Mariel W
- Research Program Mentor
PhD at University of California Berkeley (UC Berkeley)
Expertise
Machine Learning, Artificial Intelligence, Computer Science, and Math
Bio
Having just graduated with a PhD in machine learning and AI, I am interested in applying machine learning to address emergent needs and problems in the world. Machine learning allows us to synthesize the profusion of data around us, but doing so securely, responsibly, and meaningfully is an ongoing challenge. I am interested in finding ways to coexist, in a way that maximizes and preserves human value, with new AI technologies that are rapidly changing domains of human creativity and labor. Additionally, I am a serious classical cellist and pianist, and am expanding my familiarity with other musical genres --- particularly jazz, hip-hop, rap, and soul.

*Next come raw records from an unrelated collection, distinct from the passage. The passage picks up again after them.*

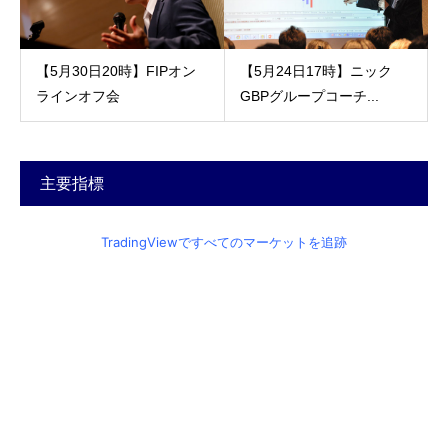
【5月30日20時】FIPオン
【5月24日17時】ニック
ラインオフ会
GBPグループコーチ...
主要指標
TradingViewですべてのマーケットを追跡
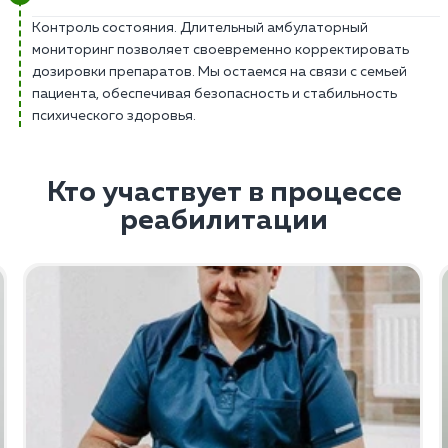
Контроль состояния. Длительный амбулаторный
мониторинг позволяет своевременно корректировать
дозировки препаратов. Мы остаемся на связи с семьей
пациента, обеспечивая безопасность и стабильность
психического здоровья.
Кто участвует в процессе
реабилитации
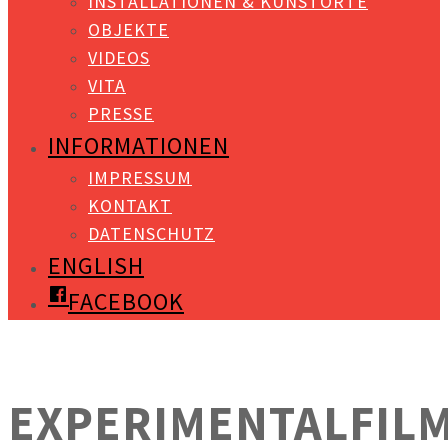
INSTALLATIONEN & KUNSTORTE
OBJEKTE
VIDEOS
VITA
PRESSE
INFORMATIONEN
IMPRESSUM
KONTAKT
DATENSCHUTZ
ENGLISH
FACEBOOK
EXPERIMENTALFIL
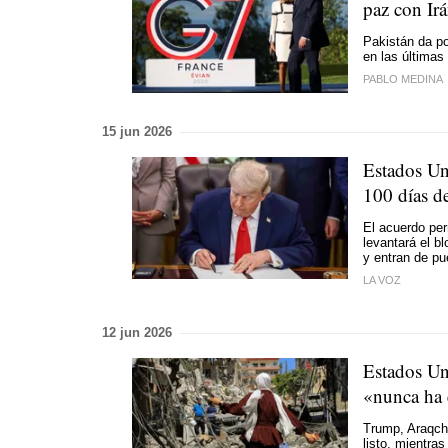
paz con Irá
Pakistán da po
en las última
PABLO MEDINA
15 jun 2026
Estados Un
100 días de
El acuerdo per
levantará el b
y entran de pu
LA VOZ
12 jun 2026
Estados Un
«nunca ha 
Trump, Araqch
listo, mientras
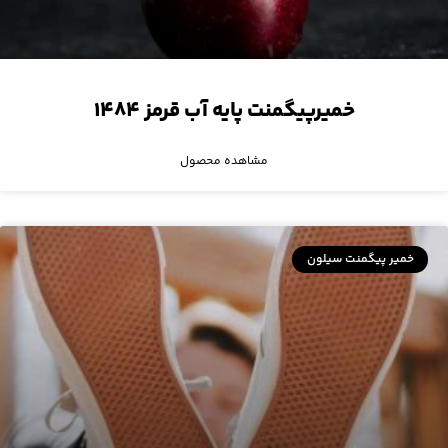
خمیرپیگمنت پایه آب قرمز ۱۴۸۴
مشاهده محصول
خمیر پیگمنت سیلون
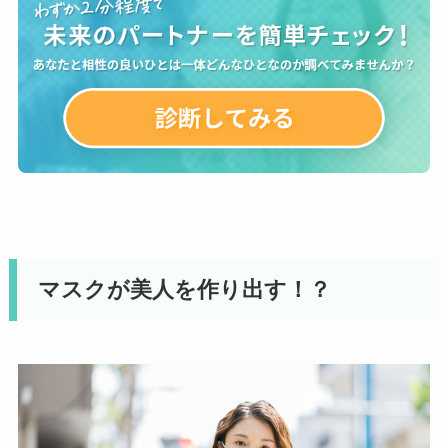
マスクが美人を作り出す！？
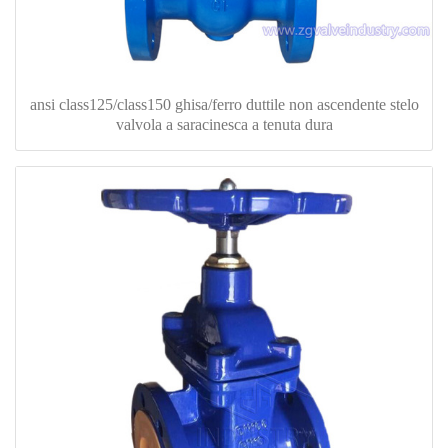
ansi class125/class150 ghisa/ferro duttile non ascendente stelo
valvola a saracinesca a tenuta dura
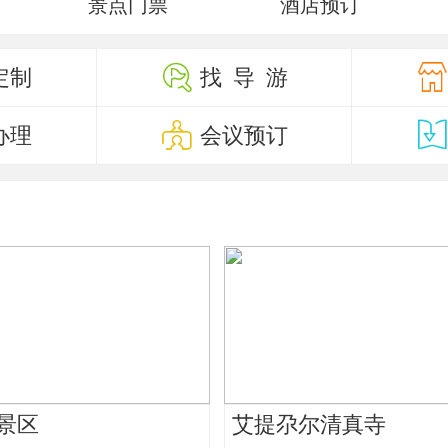
景点门票
酒店预订
定制
找 导 游
办理
会议预订
景区
艾提尕尔清真寺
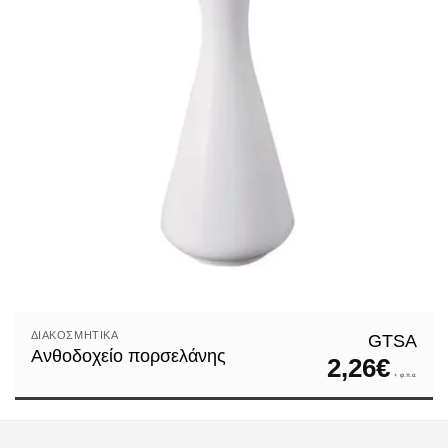
ΔΙΑΚΟΣΜΗΤΙΚΆ
GTSA
Ανθοδοχείο πορσελάνης
2,26
€
+ φ.π.α.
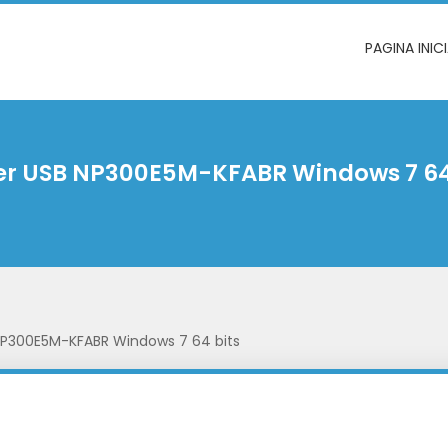
PAGINA INIC
er USB NP300E5M-KFABR Windows 7 64
 NP300E5M-KFABR Windows 7 64 bits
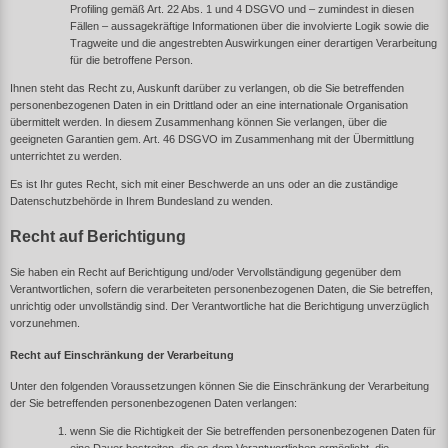
Profiling gemäß Art. 22 Abs. 1 und 4 DSGVO und – zumindest in diesen
Fällen – aussagekräftige Informationen über die involvierte Logik sowie die
Tragweite und die angestrebten Auswirkungen einer derartigen Verarbeitung
für die betroffene Person.
Ihnen steht das Recht zu, Auskunft darüber zu verlangen, ob die Sie betreffenden
personenbezogenen Daten in ein Drittland oder an eine internationale Organisation
übermittelt werden. In diesem Zusammenhang können Sie verlangen, über die
geeigneten Garantien gem. Art. 46 DSGVO im Zusammenhang mit der Übermittlung
unterrichtet zu werden.
Es ist Ihr gutes Recht, sich mit einer Beschwerde an uns oder an die zuständige
Datenschutzbehörde in Ihrem Bundesland
zu wenden.
Recht auf Berichtigung
Sie haben ein Recht auf Berichtigung und/oder Vervollständigung gegenüber dem
Verantwortlichen, sofern die verarbeiteten personenbezogenen Daten, die Sie betreffen,
unrichtig oder unvollständig sind. Der Verantwortliche hat die Berichtigung unverzüglich
vorzunehmen.
Recht auf Einschränkung der Verarbeitung
Unter den folgenden Voraussetzungen können Sie die Einschränkung der Verarbeitung
der Sie betreffenden personenbezogenen Daten verlangen:
wenn Sie die Richtigkeit der Sie betreffenden personenbezogenen Daten für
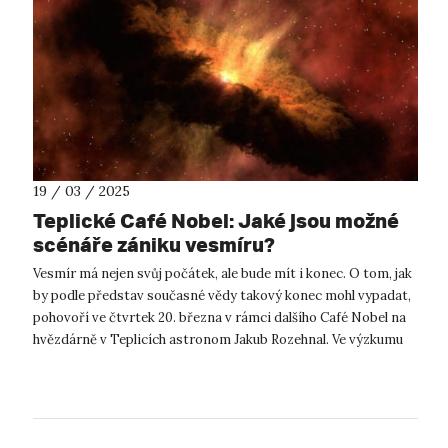
19 / 03 / 2025
Teplické Café Nobel: Jaké jsou možné
scénáře zániku vesmíru?
Vesmír má nejen svůj počátek, ale bude mít i konec. O tom, jak
by podle představ současné vědy takový konec mohl vypadat,
pohovoří ve čtvrtek 20. března v rámci dalšího Café Nobel na
hvězdárně v Teplicích astronom Jakub Rozehnal. Ve výzkumu
vzniku ...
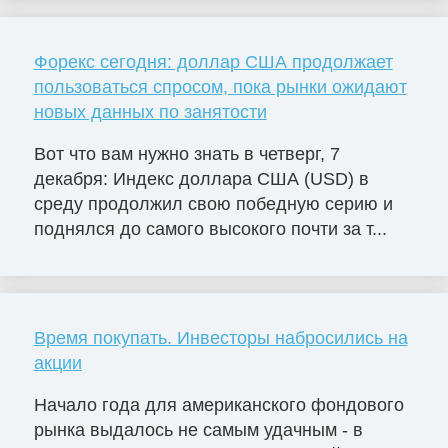
Форекс сегодня: доллар США продолжает
пользоваться спросом, пока рынки ожидают
новых данных по занятости
Вот что вам нужно знать в четверг, 7
декабря: Индекс доллара США (USD) в
среду продолжил свою победную серию и
поднялся до самого высокого почти за т...
Время покупать. Инвесторы набросились на
акции
Начало года для американского фондового
рынка выдалось не самым удачным - в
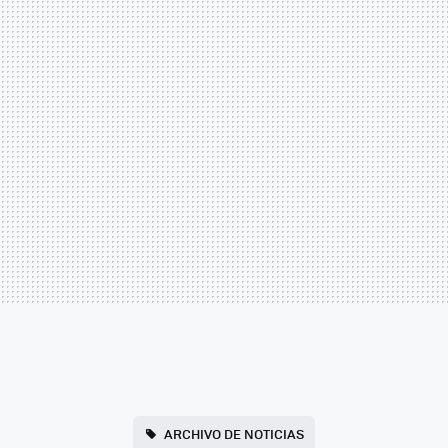
ARCHIVO DE NOTICIAS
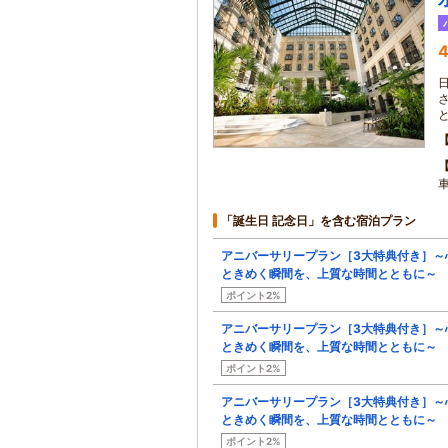
4
「誕生日 記念日」を含む宿泊プラン
アニバーサリープラン［3大特典付き］～
ときめく瞬間を、上質な時間とともに～
ポイント2%
アニバーサリープラン［3大特典付き］～
ときめく瞬間を、上質な時間とともに～
ポイント2%
アニバーサリープラン［3大特典付き］～
ときめく瞬間を、上質な時間とともに～
ポイント2%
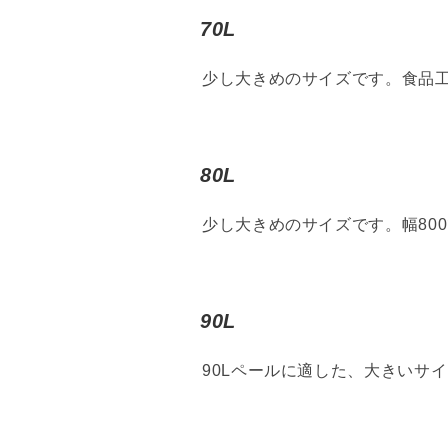
70L
少し大きめのサイズです。食品
80L
少し大きめのサイズです。幅80
90L
90Lペールに適した、大きいサ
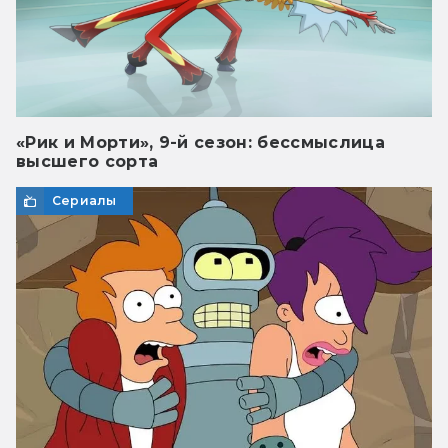
«Рик и Морти», 9-й сезон: бессмыслица
высшего сорта
Сериалы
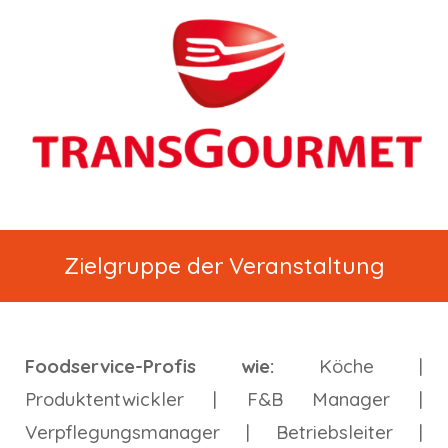
Zielgruppe de
r Veranstaltung
Foodservice-Profis
wie:
Köche |
Produktentwickler | F&B Manager |
Verpflegungsmanager
| Betriebsleiter |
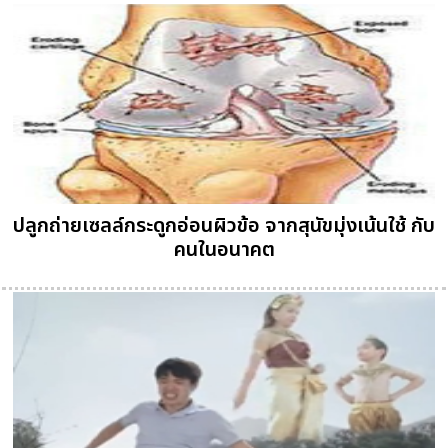
ปลูกถ่ายเซลล์กระดูกอ่อนผิวข้อ จากสุนัขมุ่งเน้นใช้ กับ
คนในอนาคต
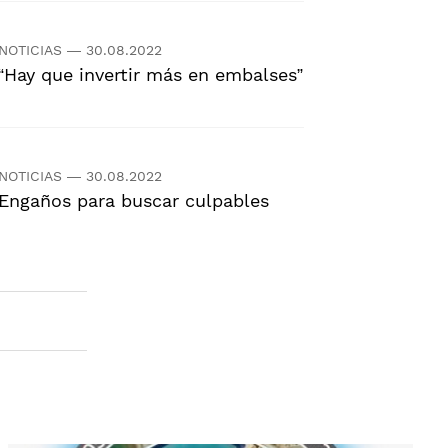
NOTICIAS
—
30.08.2022
“Hay que invertir más en embalses”
NOTICIAS
—
30.08.2022
Engaños para buscar culpables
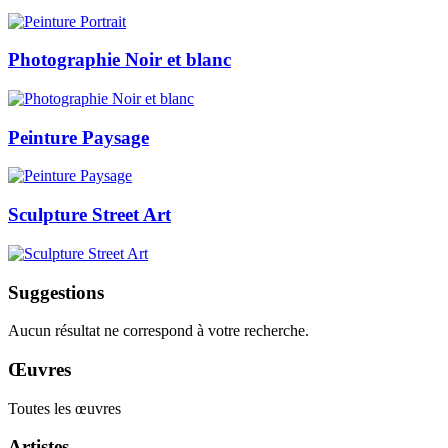
Photographie Noir et blanc
Peinture Paysage
Sculpture Street Art
Suggestions
Aucun résultat ne correspond à votre recherche.
Œuvres
Toutes les œuvres
Artistes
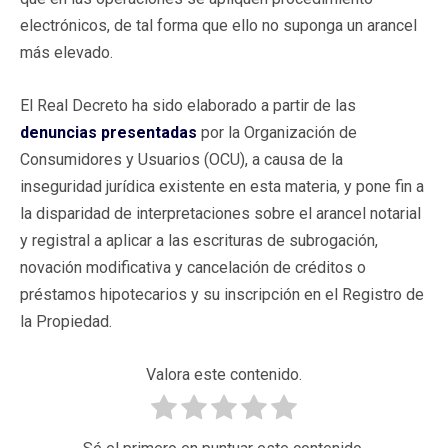
electrónicos, de tal forma que ello no suponga un arancel
más elevado.
El Real Decreto ha sido elaborado a partir de las
denuncias presentadas
por la Organización de
Consumidores y Usuarios (OCU), a causa de la
inseguridad jurídica existente en esta materia, y pone fin a
la disparidad de interpretaciones sobre el arancel notarial
y registral a aplicar a las escrituras de subrogación,
novación modificativa y cancelación de créditos o
préstamos hipotecarios y su inscripción en el Registro de
la Propiedad.
Valora este contenido.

Recently, I've taken up road and trail running.Project ideas
Building an LLM from Scratch
Large Language Models (LLM) are currently the dominant force in AI technology. Today's state-of-the-art LLMs (such as OpenAI's GPT4 model) are capable of such complex tasks, and are displaying such rapid improvement, that top researchers in the field do not yet fully comprehend their power. What is certain however is their impact on the future of humanity, from labor markets to creative enterprises to technological innovation. It is critical to understand how LLMs function, so that we can harness and regulate their power and so that such knowledge is not the privileged domain of a few companies. In this project, we will build an LLM from scratch and develop rigorous, hands-on understanding of how they work. I will guide the student through the PyTorch library, the current state-of-the-art Python-based library for LLMs and deep learning applications. (Ideally, the student is already be facile with standard Python. However, depending upon coding experience, we can adjust the technical rigor of the project.) After building the LLM, we can personalize it for use by training it on our own browsing data. The project will have three major components: 1) learning the architecture of basic deep learning models, 2) coding such a model in PyTorch, and 3) training the model on a variety of data modalities (text, images, etc). The student will develop familiarity with the theoretical architecture of LLMs, practical experience coding them from the ground up, and an understanding of how training data influences the output of such models.